Il n'est plus tout jeune, se déplace difficilement, souffre d'arthrose et sa hanche lui fait des misères. Une grosse barbe en désordre, des cheveux en bataille, Patrick Hervé, 71 ans, célibataire, n'habite plus dans la grande "maison de maître" de Castilly où il vécut une grande partie de sa vie, d'abord avec ses deux parents, Pierre et Yvette, tous deux anciens d'Air France, puis tout seul depuis leurs décès : "Je m'étais préparé à les voir partir. Ma mère souffrait de problèmes cardiaques. Mon père pareil, un jour sa pile a lâché."
Il y a deux semaines, tout chez lui est parti en fumée : Patrick "le solitaire" a perdu sa maison. Le feu s'est déclaré à l'étage et la fumée noire a envahi toutes les pièces. C'est ce qui l'a réveillé. "C'est à ce moment là que j'ai appelé les pompiers." Il était 9 h 27 le lundi 16 août.
L'intérieur de la maison a été entièrement détruit.
Trois des pièces de sa grande maison de la "Ferme du Mercy" ont été détruites, deux à l'étage et une au rez-de-chaussée. Le couloir a été calciné et tout l'intérieur complètement noirci. C'est impressionnant. Le maire de Castilly Anthony Lévêque a fait des photos : "La maison est inhabitable en l'état."
Antony Lévêque, le maire de Castilly s'est rendu sur place, à la ferme de Mercy juste après l'incendie.
Les experts de l'assurance sont venus récemment évaluer les dégâts. Patrick Hervé attend leur verdict comme il attend de savoir ce qui a bien pu provoquer l'incendie dont il se dit, lui, qu'il n'est pas "venu tout seul. Tout le monde sait que je ne verrouille jamais les portes".
"Je ne me plains pas.
Il arrive ce qui doit arriver..."
Les gendarmes enquêtent, l'affaire est troublante : il y a dix ans déjà, Patrick Hervé avait été victime d'un premier incendie chez lui dans les dépendances de la ferme. Il n'y a pas de fumée sans feu ? Au village, certains s'interrogent : les relations entre Patrick et son proche voisin agriculteur, liés, tous deux, par une histoire de viager et de dettes, ne sont pas au beau fixe. Patrick a déposé plainte le jeudi 19 août à la gendarmerie. Il accuse son voisin d'avoir mis le feu. "Cet incendie est criminel", est-il écrit sur le PV d'audition. On raconte que l'agriculteur, un sacré colosse au caractère ombrageux, fait souvent le coup de poing, y compris avec son propre frère avec qui il était en GAEC autrefois, avant que leur association ne tourne au vinaigre. "Un jour, il lui a tiré dessus sur son tracteur." C'était en juillet 2014 : l'agriculteur irascible fut condamné à un an de prison dont huit mois avec sursis.
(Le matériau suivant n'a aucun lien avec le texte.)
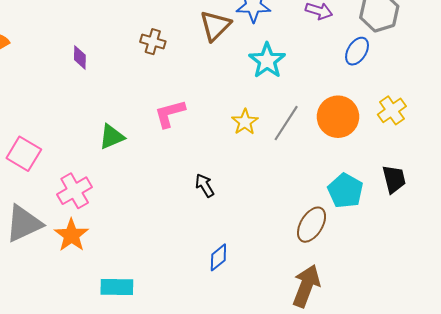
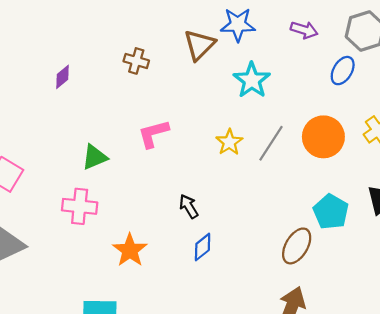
purple diamond: (80, 57) -> (62, 77), turned 50
pink cross: (75, 191) -> (80, 206), moved, turned 36
orange star: (71, 235) -> (130, 250), moved
blue diamond: (218, 257) -> (203, 247), moved

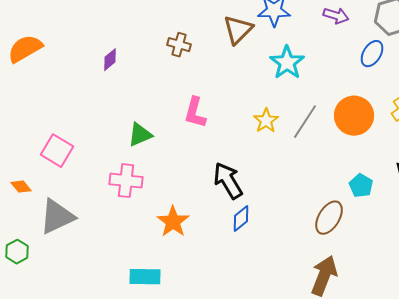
pink L-shape: (153, 134) -> (195, 113), turned -60
black arrow: (189, 206) -> (228, 181), size x1.6
cyan pentagon: (331, 212) -> (361, 186), size x0.7

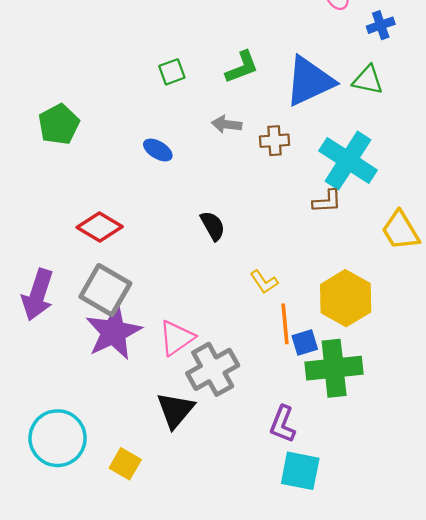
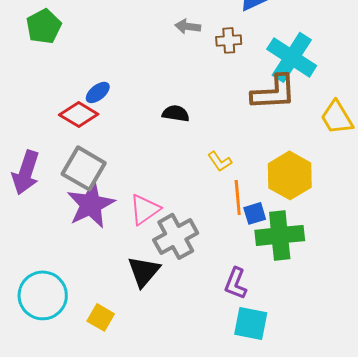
blue ellipse: (158, 150) -> (98, 92), moved, turned -70
brown L-shape: (327, 201) -> (274, 92), size x1.8
black semicircle: (213, 226) -> (176, 113), turned -52

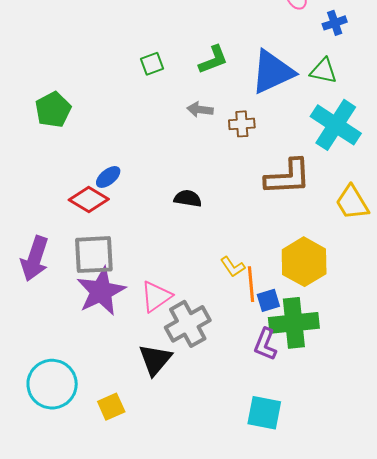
cyan cross: (292, 57) -> (336, 125), moved
yellow L-shape: (220, 161) -> (233, 267), moved
gray square: (84, 168) -> (94, 255), turned -33
purple L-shape: (236, 283) -> (265, 344), moved
yellow square: (101, 317) -> (111, 407), turned 36

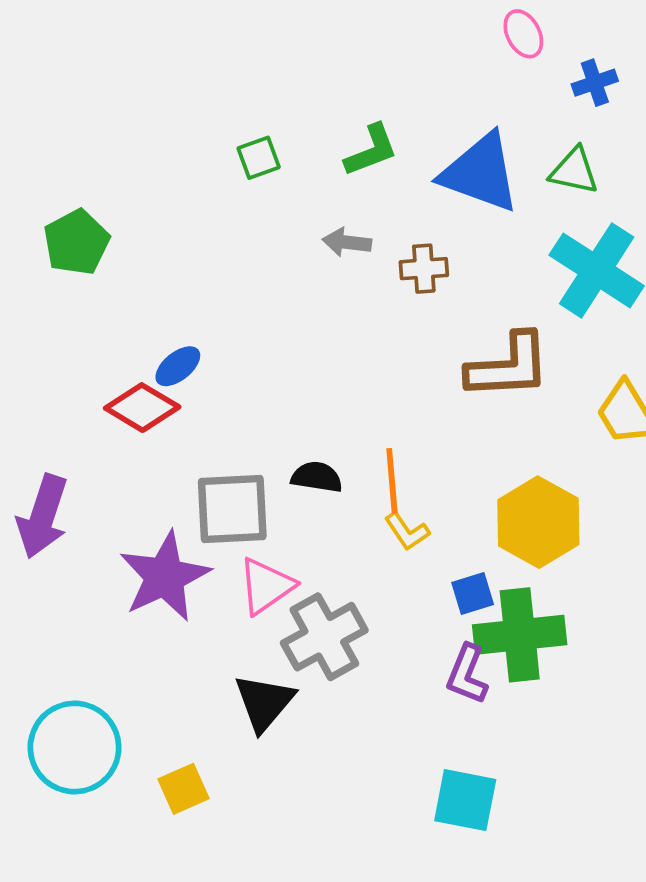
blue triangle: (272, 72) -> (480, 173), turned 45
black semicircle: (188, 198) -> (317, 477), moved
gray square: (94, 255) -> (232, 509), moved
orange line: (251, 284) -> (392, 481), moved

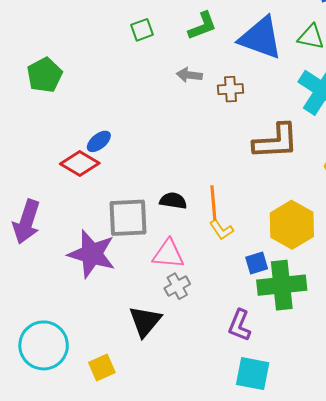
purple star: (165, 577) -> (92, 254), turned -30
pink triangle: (266, 586) -> (168, 254), moved, turned 40
gray cross: (324, 637) -> (177, 286), size x0.6
purple L-shape: (467, 674) -> (240, 325), moved

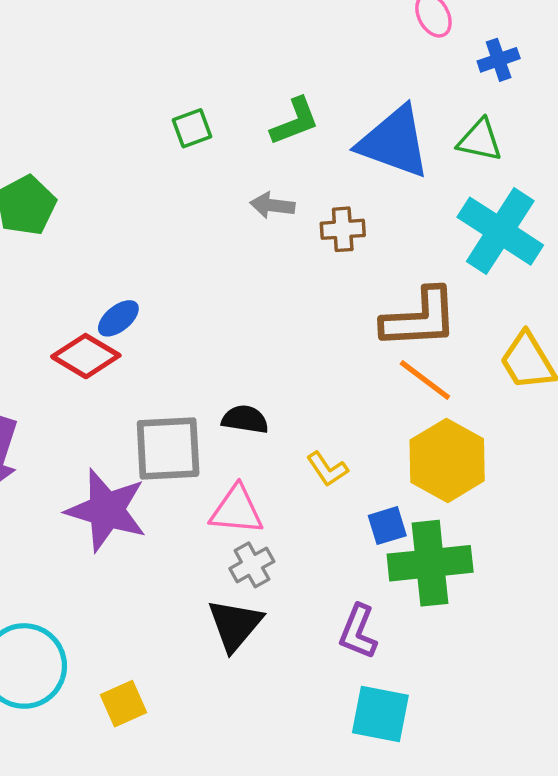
orange line: (213, 203) -> (425, 380), moved, turned -48
black triangle: (145, 321) -> (235, 625), moved

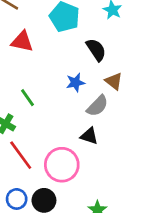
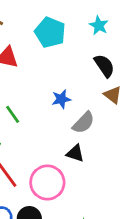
black semicircle: (96, 50) -> (104, 66), moved
brown triangle: (114, 81) -> (113, 95), moved

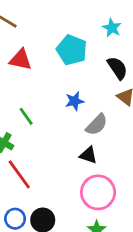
cyan pentagon: (50, 32) -> (72, 50), moved
pink circle: (47, 182) -> (98, 192), moved

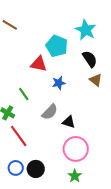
cyan star: (112, 28) -> (86, 30), size x1.5
red triangle: (21, 60) -> (39, 64), moved
gray semicircle: (97, 125) -> (50, 112), moved

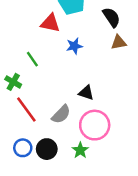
brown triangle: (96, 80) -> (119, 42), turned -48
gray semicircle: (50, 112) -> (61, 114), moved
green star: (75, 176) -> (80, 150), moved

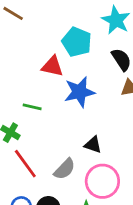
blue star: (74, 46) -> (79, 92), size x1.6
green line: (32, 59) -> (32, 107), turned -42

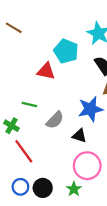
blue star: (79, 92) -> (91, 109), moved
gray semicircle: (65, 169) -> (55, 120), moved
Patrick, depuis qu'il est seul sans ses parents, vit chichement. "J'ai tout perdu, j'ai rendu des services, prêté de l'argent au voisin quand il avait des coups durs. En ce temps-là, il m'aimait bien." Tellement bien que Patrick avait décidé de lui vendre sa maison en viager. "Cela me faisait un petit complément de retraite." Quand les dépendances ont brulé il y a dix ans, le voisin lié par son viager a touché une grosse indemnité et Patrick, lui, a été placé sous curatelle. "J'attends toujours que le voisin me rembourse." Une procédure est en cours pour régler le litige.
C'est l'Association Tutélaire des Majeurs Protégés du Calvados, qui gère désormais son quotidien. L'association accompagne les personnes jugées vulnérables. Avec la mairie de Castilly, elle s'est chargée de reloger le vieux garçon. Juste après l'incendie, Patrick a séjourné à l'hôtel de France à Isigny-sur-Mer dans une toute petite chambre avec un simple lit, un coin toilettes et une télé accrochée au mur. Il passe son temps à regarder la télé, trouve le sommeil en prenant un cachet chaque soir pour s'endormir. Depuis peu, la commune lui a retrouvé un logement près de l'ancienne école. Patrick prend les choses comme elles viennent. "Moi, j'ai toujours eu une vie tranquille. Je ne me plains pas. Il y a d'autres plus malheureux que moi. Je ne suis attaché à rien. Ma vie a toujours été comme cela. Il arrive ce qui doit arriver."
Patrick ne reverra peut-être jamais plus sa maison. "Elle était pourtant très belle." Aujourd'hui, elle n'est plus grand chose, les murs cachent la misère. Toute une vie partie en fumée.